Tilda had not slept much nor had she slept well, and when she woke later than usual but still exhausted, she was forced to choose between warm sheets but lots of tossing and turning or the self-satisfaction of just getting up and on with it. It wasn’t an easy call, and she spent a good twenty minutes trying to deny the question altogether before dragging herself to standing.

She pulled her swim cap, goggles, and suit off the rack in the bathroom where she’d last left them to dry and shoved them in her gym bag with a towel. She wore the same sweatpants and sweatshirt to the pool each time, and she pulled them out of the dirty laundry and put them on before heading down to the kitchen for a to-go cup.

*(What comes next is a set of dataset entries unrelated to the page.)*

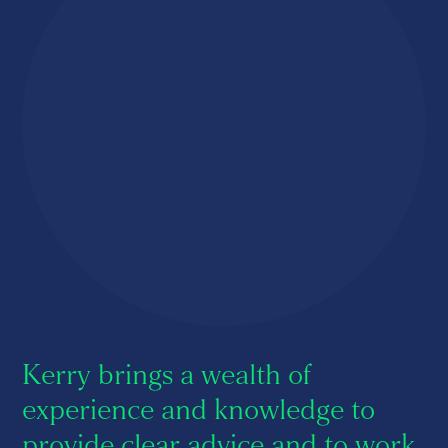
About us
Careers
Contact us
Kerry brings a wealth of
experience and knowledge to
provide clear advice and to work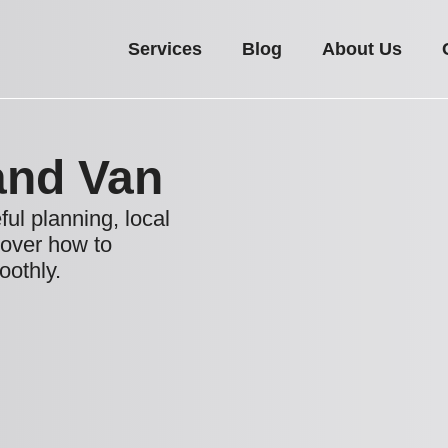
Services
Blog
About Us
and Van
ul planning, local
cover how to
othly.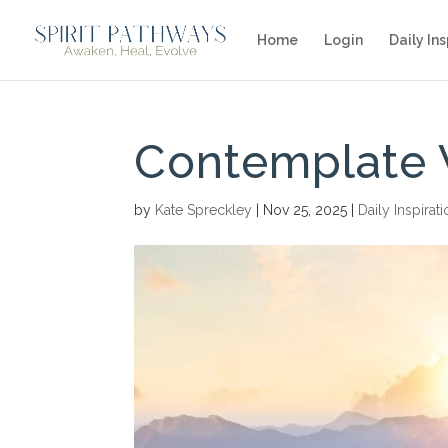
Home
Login
Daily Ins
Contemplate 
by
Kate Spreckley
|
Nov 25, 2025
|
Daily Inspirat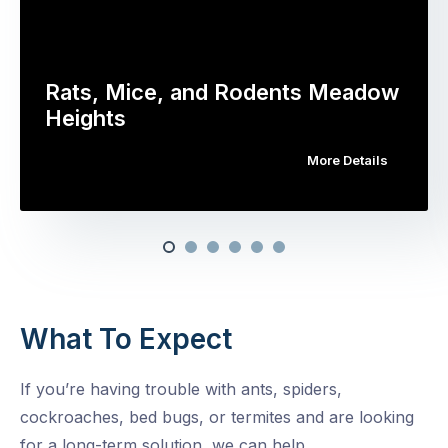
Rats, Mice, and Rodents Meadow
Heights
More Details
What To Expect
If you’re having trouble with ants, spiders,
cockroaches, bed bugs, or termites and are looking
for a long-term solution, we can help.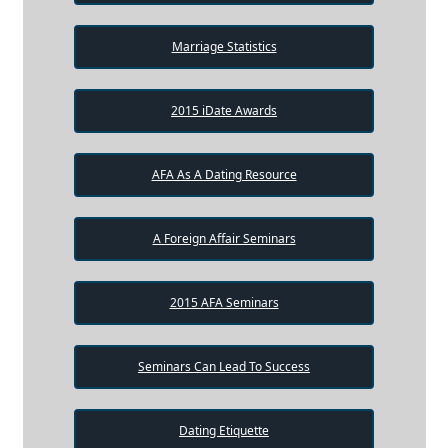
Marriage Statistics
2015 iDate Awards
AFA As A Dating Resource
A Foreign Affair Seminars
2015 AFA Seminars
Seminars Can Lead To Success
Dating Etiquette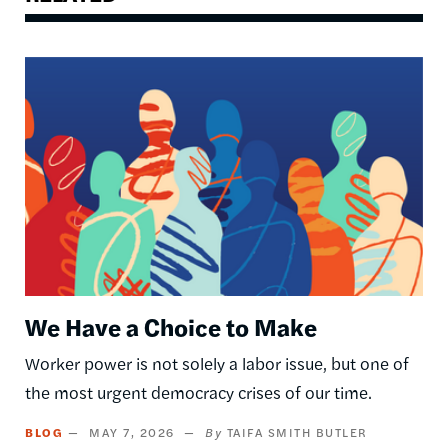
Image
We Have a Choice to Make
Worker power is not solely a labor issue, but one of
the most urgent democracy crises of our time.
BLOG
MAY 7, 2026
TAIFA SMITH BUTLER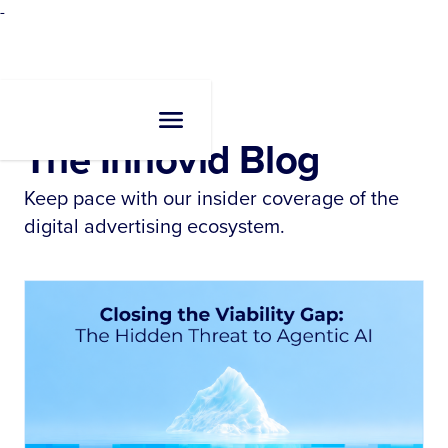
-
Resources
•
Blogs
The Innovid Blog
Keep pace with our insider coverage of the
digital advertising ecosystem.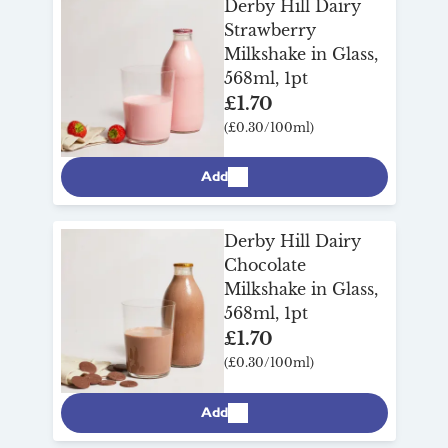
Derby Hill Dairy
your day.
Strawberry
Milkshake in Glass,
568ml, 1pt
£1.70
(£0.30/100ml)
Add
Derby Hill Dairy
Chocolate
Milkshake in Glass,
568ml, 1pt
£1.70
(£0.30/100ml)
Add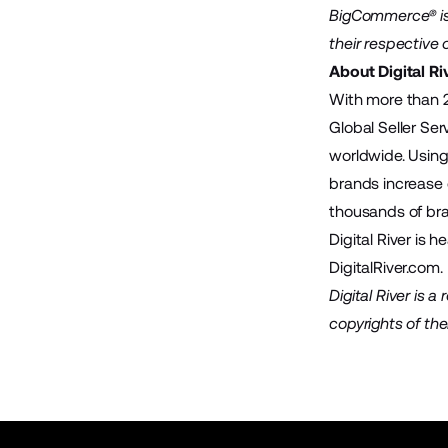
BigCommerce® is 
their respective
About Digital Ri
With more than 2
Global Seller Se
worldwide. Using 
brands increase 
thousands of bra
Digital River is 
DigitalRiver.com
.
Digital River is 
copyrights of the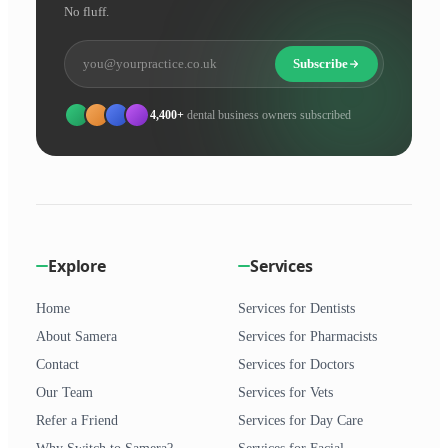
No fluff.
Subscribe
4,400+
dental business owners subscribed
Explore
Services
Home
Services for Dentists
About Samera
Services for Pharmacists
Contact
Services for Doctors
Our Team
Services for Vets
Refer a Friend
Services for Day Care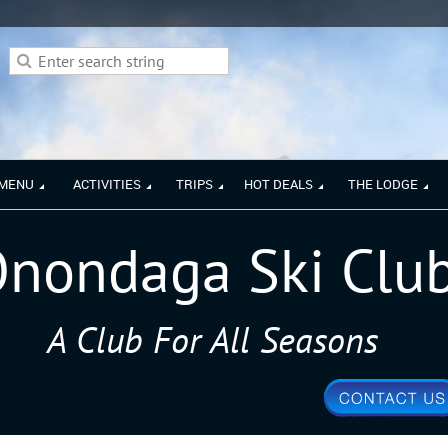
 MENU
ACTIVITIES
TRIPS
HOT DEALS
THE LODGE
nondaga Ski Clu
A Club For All Seasons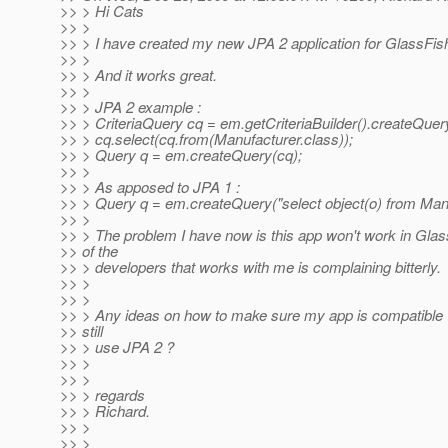
>> > Hi Cats
>> >
>> > I have created my new JPA 2 application for GlassFish
>> >
>> > And it works great.
>> >
>> > JPA 2 example :
>> > CriteriaQuery cq = em.getCriteriaBuilder().createQuery
>> > cq.select(cq.from(Manufacturer.class));
>> > Query q = em.createQuery(cq);
>> >
>> > As apposed to JPA 1 :
>> > Query q = em.createQuery("select object(o) from Manu
>> >
>> > The problem I have now is this app won't work in Glas
>> of the
>> > developers that works with me is complaining bitterly.
>> >
>> >
>> > Any ideas on how to make sure my app is compatible 
>> still
>> > use JPA 2 ?
>> >
>> >
>> > regards
>> > Richard.
>> >
>> >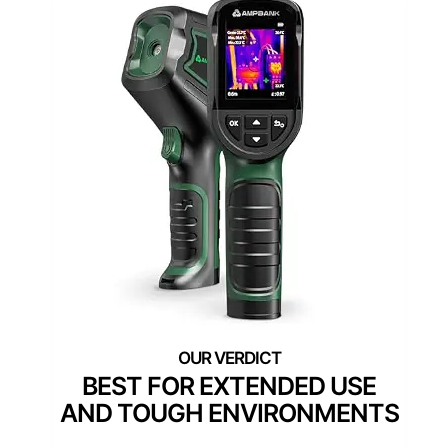
BEST FOR EXTENDED USE
AND TOUGH ENVIRONMENTS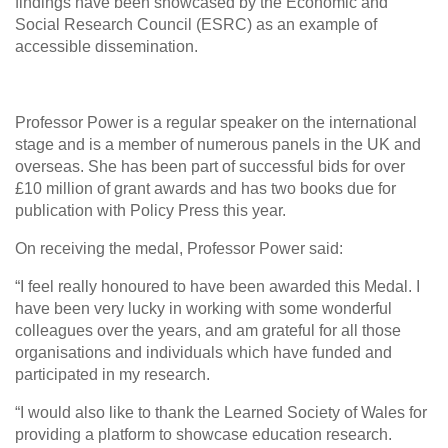
findings have been showcased by the Economic and
Social Research Council (ESRC) as an example of
accessible dissemination.
Professor Power is a regular speaker on the international
stage and is a member of numerous panels in the UK and
overseas. She has been part of successful bids for over
£10 million of grant awards and has two books due for
publication with Policy Press this year.
On receiving the medal, Professor Power said:
“I feel really honoured to have been awarded this Medal. I
have been very lucky in working with some wonderful
colleagues over the years, and am grateful for all those
organisations and individuals which have funded and
participated in my research.
“I would also like to thank the Learned Society of Wales for
providing a platform to showcase education research.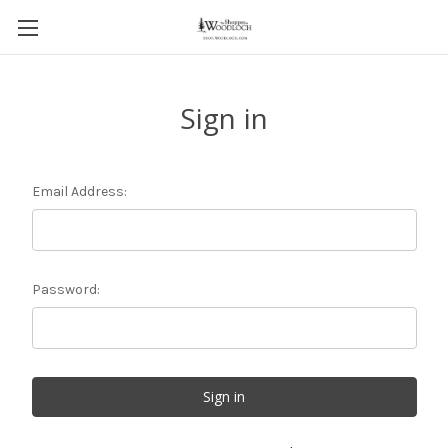
Sign in
Email Address:
Password: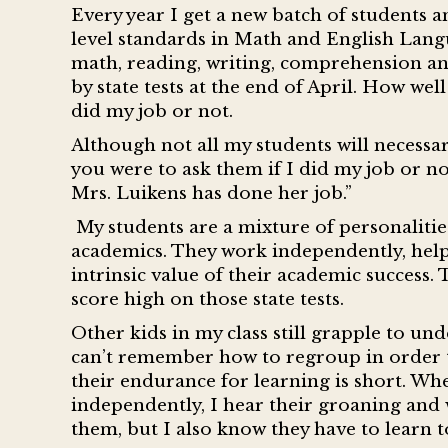
Every year I get a new batch of students 
level standards in Math and English Langua
math, reading, writing, comprehension an
by state tests at the end of April. How we
did my job or not.
Although not all my students will necessaril
you were to ask them if I did my job or not
Mrs. Luikens has done her job.”
My students are a mixture of personalitie
academics. They work independently, help
intrinsic value of their academic success.
score high on those state tests.
Other kids in my class still grapple to un
can’t remember how to regroup in order t
their endurance for learning is short. Wh
independently, I hear their groaning and w
them, but I also know they have to learn 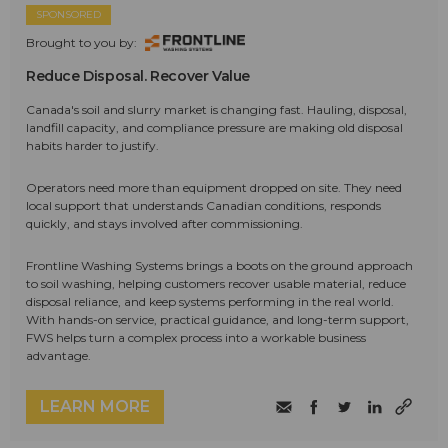
SPONSORED
Brought to you by:
Reduce Disposal. Recover Value
Canada's soil and slurry market is changing fast. Hauling, disposal,
landfill capacity, and compliance pressure are making old disposal
habits harder to justify.
Operators need more than equipment dropped on site. They need
local support that understands Canadian conditions, responds
quickly, and stays involved after commissioning.
Frontline Washing Systems brings a boots on the ground approach
to soil washing, helping customers recover usable material, reduce
disposal reliance, and keep systems performing in the real world.
With hands-on service, practical guidance, and long-term support,
FWS helps turn a complex process into a workable business
advantage.
LEARN MORE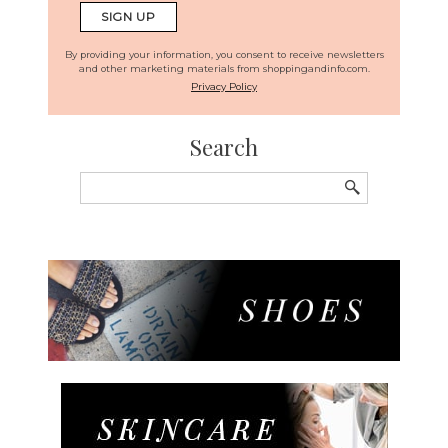
By providing your information, you consent to receive newsletters
and other marketing materials from shoppingandinfo.com.
Privacy Policy
Search
Search
for: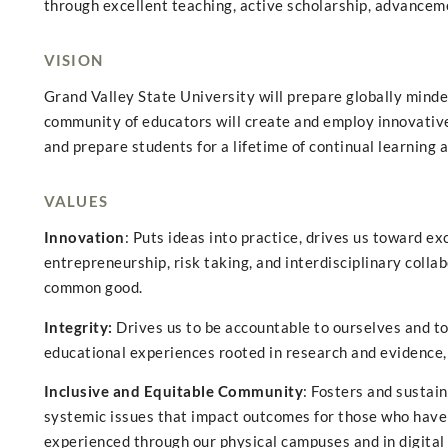
through excellent teaching, active scholarship, advancemen
VISION
Grand Valley State University will prepare globally minde
community of educators will create and employ innovative
and prepare students for a lifetime of continual learning 
VALUES
Innovation
: Puts ideas into practice, drives us toward e
entrepreneurship, risk taking, and interdisciplinary colla
common good.
Integrity:
Drives us to be accountable to ourselves and to
educational experiences rooted in research and evidence, 
Inclusive and Equitable Community
: Fosters and sustai
systemic issues that impact outcomes for those who have 
experienced through our physical campuses and in digital 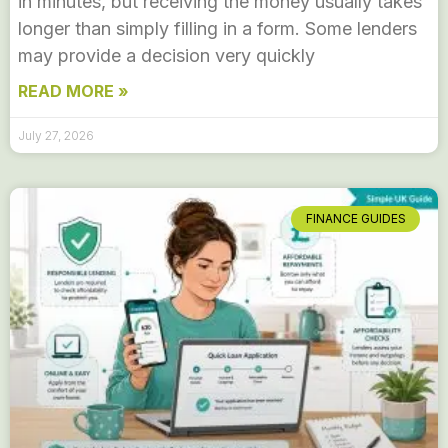
in minutes, but receiving the money usually takes
longer than simply filling in a form. Some lenders
may provide a decision very quickly
READ MORE »
July 27, 2026
FINANCE GUIDES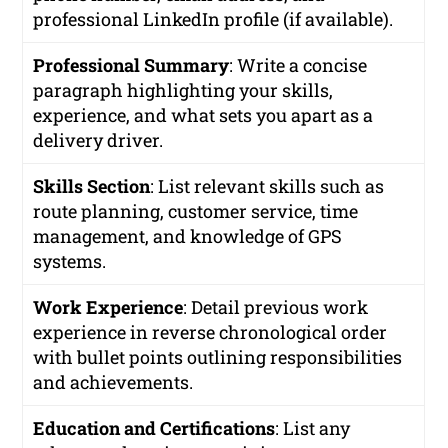
professional LinkedIn profile (if available).
Professional Summary
: Write a concise
paragraph highlighting your skills,
experience, and what sets you apart as a
delivery driver.
Skills Section
: List relevant skills such as
route planning, customer service, time
management, and knowledge of GPS
systems.
Work Experience
: Detail previous work
experience in reverse chronological order
with bullet points outlining responsibilities
and achievements.
Education and Certifications
: List any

On the way, she stopped on the second floor and tiptoed to Harry’s room. She had left his door half open along with her own. It had been the best she could do without resorting to a baby monitor. She stuck her head inside. He was a lump under the covers turned over on his side and facing away from the door. She stood there for a moment, watching him much like she had watched her children sleep those years ago, as though her presence could forestall some waiting disaster. She had learned in the most horrible way that that was not true for her children, and she knew, too, that it was not true for Harry. But still she stood there and watched.

His cane wasn’t in the same place she had left it the night before. She had put it near the head of his bed, so it would be easy for him to reach. But it was now at the foot, and Tilda assumed he had gotten up to use the bathroom, which meant that he was able to get up and use the bathroom, and she was grateful for that.

Harry hated cell phones and did not own one. Tilda no longer considered that his decision, not that she would put it that way when she came home with one for him. She would keep it charged and check that he had it in his pocket whenever she left the house. Tilda was still thinking about cell phones, which to get and where to get it, as she left Harry’s room and headed for the stairs.

The guest room, which was really Becca’s room, was right in front of her at the top of the banister. Anyone going up or down would come face-to-face with it. The door had been shut tight ever since the woman had shown up with her fish tanks and metal suitcases of equipment, and so the thin triangle of light that spilled out of the ever-so-slightly open door couldn’t help but grab Tilda’s attention.

She stood at the crack and tried looking inside, but the view was too limited. She saw only the thinnest slice of the room, and most of that was the unmade bed. It was almost as useless as looking through a peephole the wrong way. Tilda looked over her shoulder, but the door to that floor’s bathroom was open and the light was off. She wasn’t in there.

Tilda rapped her knuckle against the frame twice, not too quiet and not too loud, formulating a cover story as she did so. Maybe something about a cup of coffee or some extra towels. But there was no answer. Tilda rapped again just a little louder but not, she hoped, loud enough to wake Harry. Still no answer, and so she did what anyone would do. She pushed the door open and let herself inside.

 

25.

Before doing anything, Rachel had given herself a quick tour of the downstairs, checking the dining room, the library, the parlor, the bathroom, and even opening the closets and the door to the garage. It was too bad the kitchen didn’t have a door, but it couldn’t be helped. A burner was something Rachel hadn’t packed.

She’d filled a standard cooking pot with tap water and set it on the stove with the fire turned up as high as it would go. The two tubes from the centrifuge were sealed, and when the water came to a full rolling boil, she dropped one of them in, along with a razor blade. And then she waited.